Toch heb je ook geen fijn leven als je een jaknikker bent. Soms moet je nou eenmaal op je strepen staan en zeggen wat je ervan vindt en wat jij wilt. Het is dan te hopen dat je een jaknikker tegenover je hebt staan die zonder morren ook rechtsom wil. Het gebeurt namelijk regelmatig dat mijn vriend en ik allebei even dwars zijn. Ik wil rechts, hij wil op dat moment links. Negen van de tien keer komen we daar prima uit, maar af en toe botst het.

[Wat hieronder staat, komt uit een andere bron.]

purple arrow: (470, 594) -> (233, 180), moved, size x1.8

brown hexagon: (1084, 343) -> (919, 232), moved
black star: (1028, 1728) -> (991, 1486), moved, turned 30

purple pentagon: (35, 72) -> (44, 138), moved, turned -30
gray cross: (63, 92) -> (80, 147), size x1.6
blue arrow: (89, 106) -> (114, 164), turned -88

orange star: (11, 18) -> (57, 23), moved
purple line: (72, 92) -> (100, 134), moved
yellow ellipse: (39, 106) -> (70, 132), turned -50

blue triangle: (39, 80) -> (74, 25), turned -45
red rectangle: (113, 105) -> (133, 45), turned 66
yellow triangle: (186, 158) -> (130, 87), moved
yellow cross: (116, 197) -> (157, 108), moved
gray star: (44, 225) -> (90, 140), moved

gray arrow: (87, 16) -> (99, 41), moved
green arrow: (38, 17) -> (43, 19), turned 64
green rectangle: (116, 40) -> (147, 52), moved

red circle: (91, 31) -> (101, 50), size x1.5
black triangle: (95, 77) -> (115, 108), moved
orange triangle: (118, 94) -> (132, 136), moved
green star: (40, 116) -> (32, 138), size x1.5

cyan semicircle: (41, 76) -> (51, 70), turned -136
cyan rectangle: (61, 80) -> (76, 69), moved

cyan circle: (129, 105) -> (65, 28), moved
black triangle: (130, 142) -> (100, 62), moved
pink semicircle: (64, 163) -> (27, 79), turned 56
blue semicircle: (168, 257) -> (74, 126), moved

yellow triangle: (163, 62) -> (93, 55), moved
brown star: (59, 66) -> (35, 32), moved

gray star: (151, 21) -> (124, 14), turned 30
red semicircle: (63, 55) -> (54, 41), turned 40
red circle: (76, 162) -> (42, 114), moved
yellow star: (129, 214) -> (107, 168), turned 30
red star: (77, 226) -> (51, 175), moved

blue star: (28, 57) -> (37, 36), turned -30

‘Zullen we zo naar huis?’ We zijn op een verjaardag waar de lol inmiddels wel vanaf is. De meeste visite is al vertrokken en de mensen die er nog zijn hebben een behoorlijke borrel te veel op, behalve ik dan. Mijn alcoholische versnaperingen staan op nul.
‘Nee, het is nog zo gezellig!’ zegt hij vervolgens met zijn pretogen.
Ik rol met mijn ogen en staar de kamer rond. Heel gezellig inderdaad met iemand die bijna op de tafel ligt te slapen. Een ander is gekke dansbewegingen aan het maken, terwijl er geen eens muziek gedraaid wordt.
‘Maar ik heb het wel gehad,’ dram ik door.
‘We gaan zo…’ mompelt hij dan en heel even is het dwarskop gevoel weg.
Als zijn bierflesje leeg is wil ik hem meetrekken, maar dan komt de gastheer eraan die hem doodleuk nog een biertje voorzet.
‘We gingen toch weg?’ Over het vorige biertje deed hij al ellendig lang. Dat zal bij de volgende wel niet anders zijn.
‘Ja, nog een allerlaatste.’
Die mannen ook altijd met hun laatste, allerlaatste en aller-allerlaatste…
‘Nee nu.’ Ik trek mijn jas aan, maar heb meteen door dat het geen zin heeft. Meneer is dwars, net als ik. Toch geef ik deze keer maar toe en ga met de jas aan naast hem staan.
‘Na deze gaan we echt.’
‘Ja-haa,’ zegt meneer glimlachend en dan baal ik. Hij heeft dit keer gewonnen, maar de volgende keer weet ik het zeker. Dan win ik!